**Instructions to follow:** Please go through the records below and return every line holding the word "Vitali".
◇ ◇ ◇ ◇ ◇
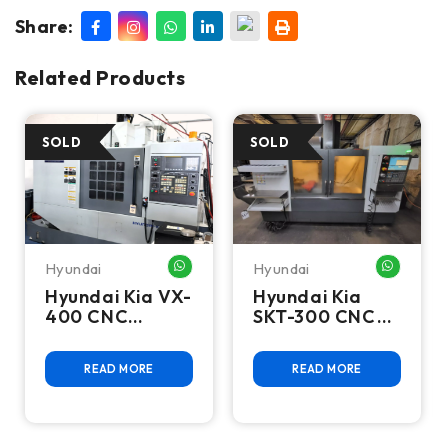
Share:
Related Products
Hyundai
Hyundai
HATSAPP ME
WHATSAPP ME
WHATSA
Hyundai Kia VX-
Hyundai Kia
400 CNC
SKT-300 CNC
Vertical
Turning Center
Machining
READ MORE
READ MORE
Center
◇ ◇ ◇ ◇ ◇
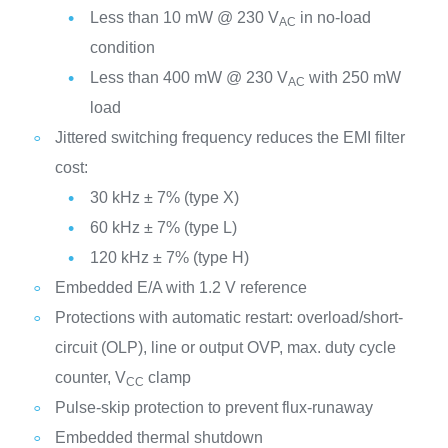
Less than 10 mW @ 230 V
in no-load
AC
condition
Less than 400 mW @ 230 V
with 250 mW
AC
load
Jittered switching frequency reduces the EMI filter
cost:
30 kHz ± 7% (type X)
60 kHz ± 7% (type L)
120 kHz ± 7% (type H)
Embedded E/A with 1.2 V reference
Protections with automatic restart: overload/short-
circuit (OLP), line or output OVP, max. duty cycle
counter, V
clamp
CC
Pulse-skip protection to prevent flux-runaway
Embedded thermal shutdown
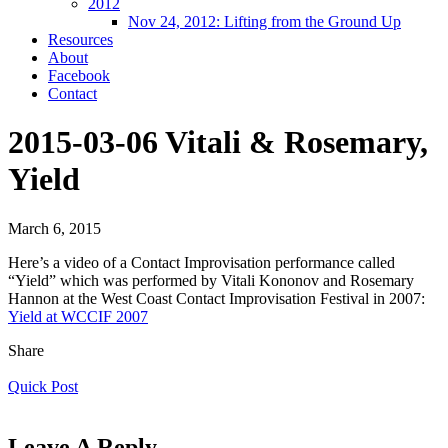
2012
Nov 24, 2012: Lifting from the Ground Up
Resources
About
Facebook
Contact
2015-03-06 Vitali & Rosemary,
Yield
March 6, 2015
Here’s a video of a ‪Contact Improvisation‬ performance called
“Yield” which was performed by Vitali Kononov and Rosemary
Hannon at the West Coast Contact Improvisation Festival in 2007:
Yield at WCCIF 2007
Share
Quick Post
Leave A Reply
◇ ◇ ◇ ◇ ◇
**Task output:**
2015-03-06 Vitali & Rosemary,
“Yield” which was performed by Vitali Kononov and Rosemary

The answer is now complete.